▶ _The input_:
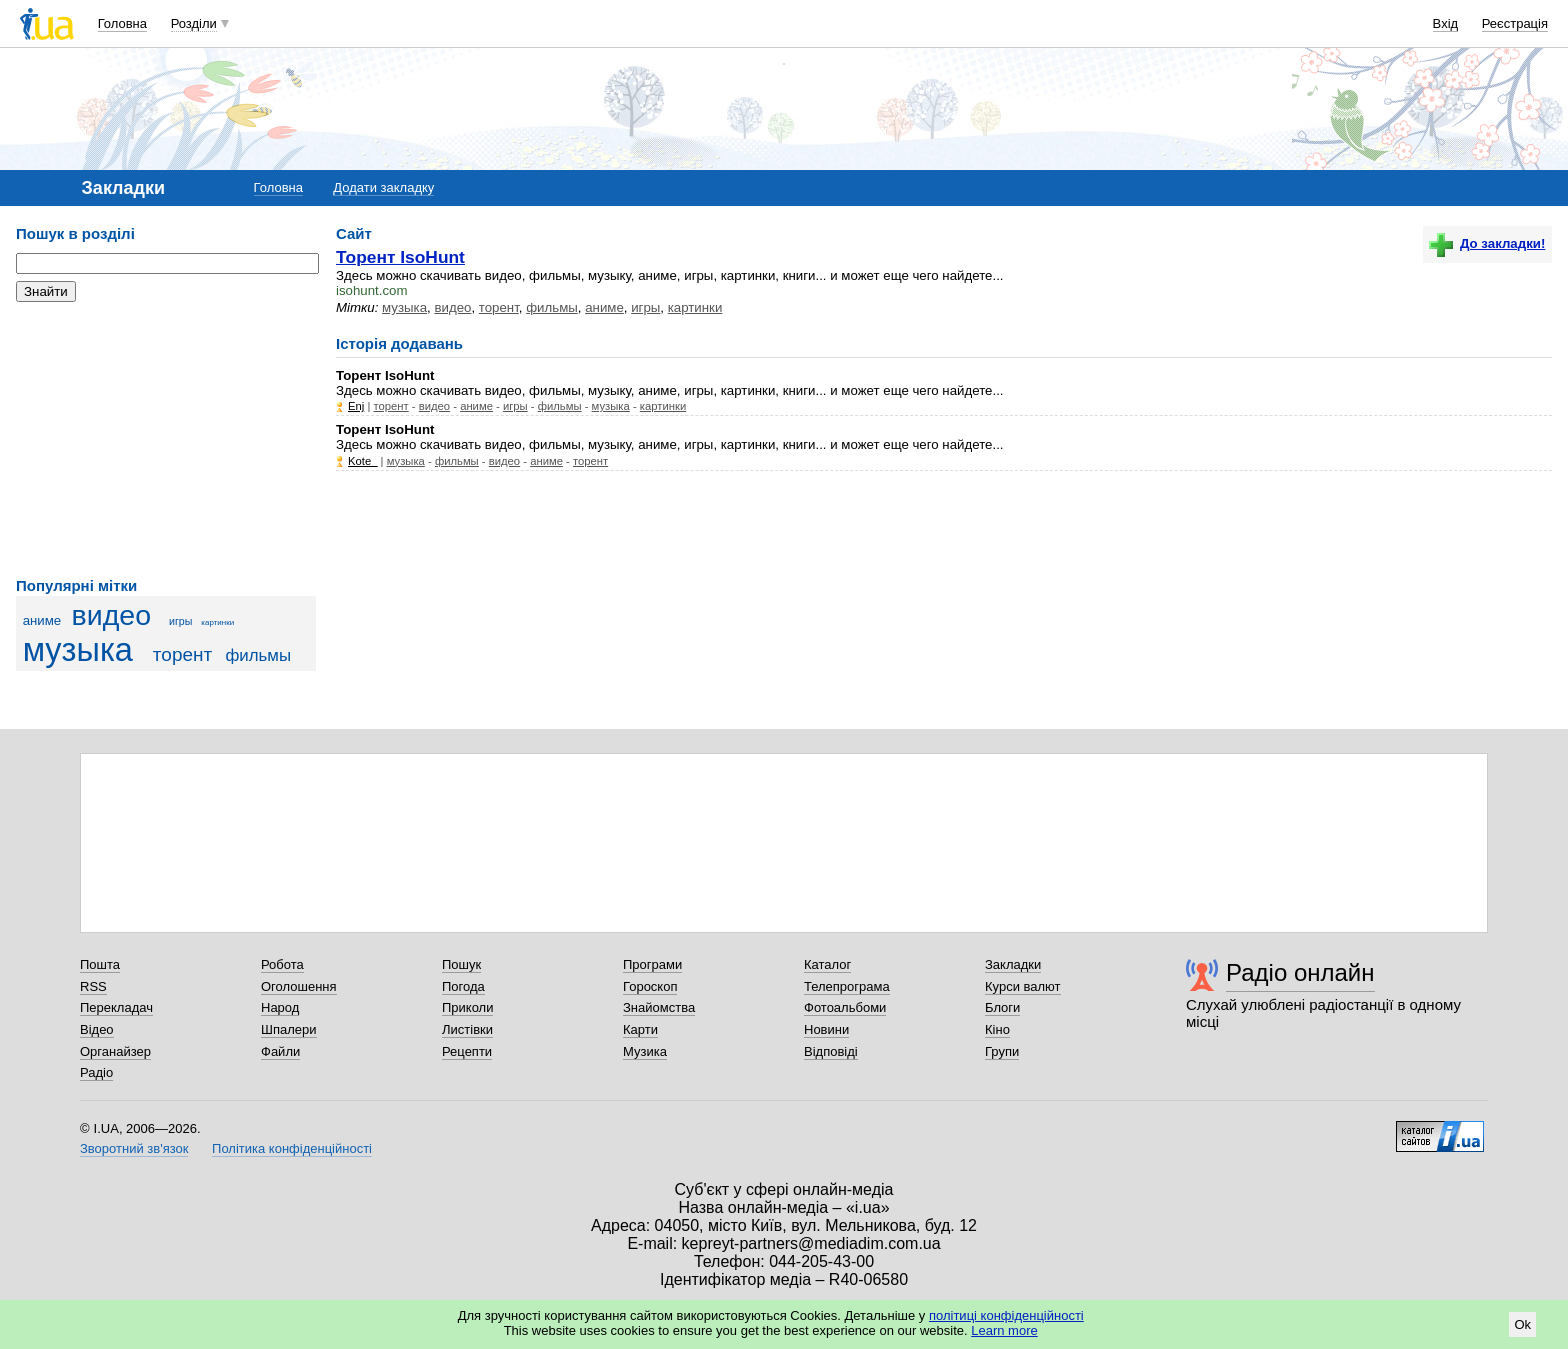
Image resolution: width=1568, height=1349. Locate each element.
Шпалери (289, 1029)
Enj (356, 406)
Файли (280, 1051)
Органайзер (115, 1051)
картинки (217, 622)
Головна (122, 23)
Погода (463, 986)
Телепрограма (847, 986)
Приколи (467, 1007)
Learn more (1004, 1330)
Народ (280, 1007)
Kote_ (362, 461)
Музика (645, 1051)
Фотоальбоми (845, 1007)
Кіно (997, 1029)
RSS (93, 986)
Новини (826, 1029)
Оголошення (299, 986)
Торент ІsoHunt (400, 257)
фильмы (258, 655)
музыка (78, 650)
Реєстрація (1515, 23)
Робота (282, 964)
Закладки (1013, 964)
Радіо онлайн (1300, 972)
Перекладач (116, 1007)
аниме (42, 620)
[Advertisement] (166, 440)
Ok (1522, 1324)
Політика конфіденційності (292, 1148)
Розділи (194, 23)
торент (182, 654)
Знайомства (659, 1007)
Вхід (1446, 23)
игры (180, 621)
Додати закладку (383, 187)
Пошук (461, 964)
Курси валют (1023, 986)
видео (112, 615)
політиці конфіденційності (1006, 1315)
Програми (652, 964)
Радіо (96, 1072)
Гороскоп (650, 986)
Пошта (100, 964)
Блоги (1002, 1007)
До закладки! (1487, 243)
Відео (97, 1029)
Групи (1002, 1051)
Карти (640, 1029)
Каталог (827, 964)
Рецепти (467, 1051)
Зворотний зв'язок (134, 1148)
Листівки (467, 1029)
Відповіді (831, 1051)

▶ _Instructions for the task_:
Return, exactly as written, the "Розділи (194, 23)" line and each line after it through the end of the listing above.

▶ _Your response_:
Розділи (194, 23)
торент (182, 654)
Знайомства (659, 1007)
Вхід (1446, 23)
игры (180, 621)
Додати закладку (383, 187)
Пошук (461, 964)
Курси валют (1023, 986)
видео (112, 615)
політиці конфіденційності (1006, 1315)
Програми (652, 964)
Радіо (96, 1072)
Гороскоп (650, 986)
Пошта (100, 964)
Блоги (1002, 1007)
До закладки! (1487, 243)
Відео (97, 1029)
Групи (1002, 1051)
Карти (640, 1029)
Каталог (827, 964)
Рецепти (467, 1051)
Зворотний зв'язок (134, 1148)
Листівки (467, 1029)
Відповіді (831, 1051)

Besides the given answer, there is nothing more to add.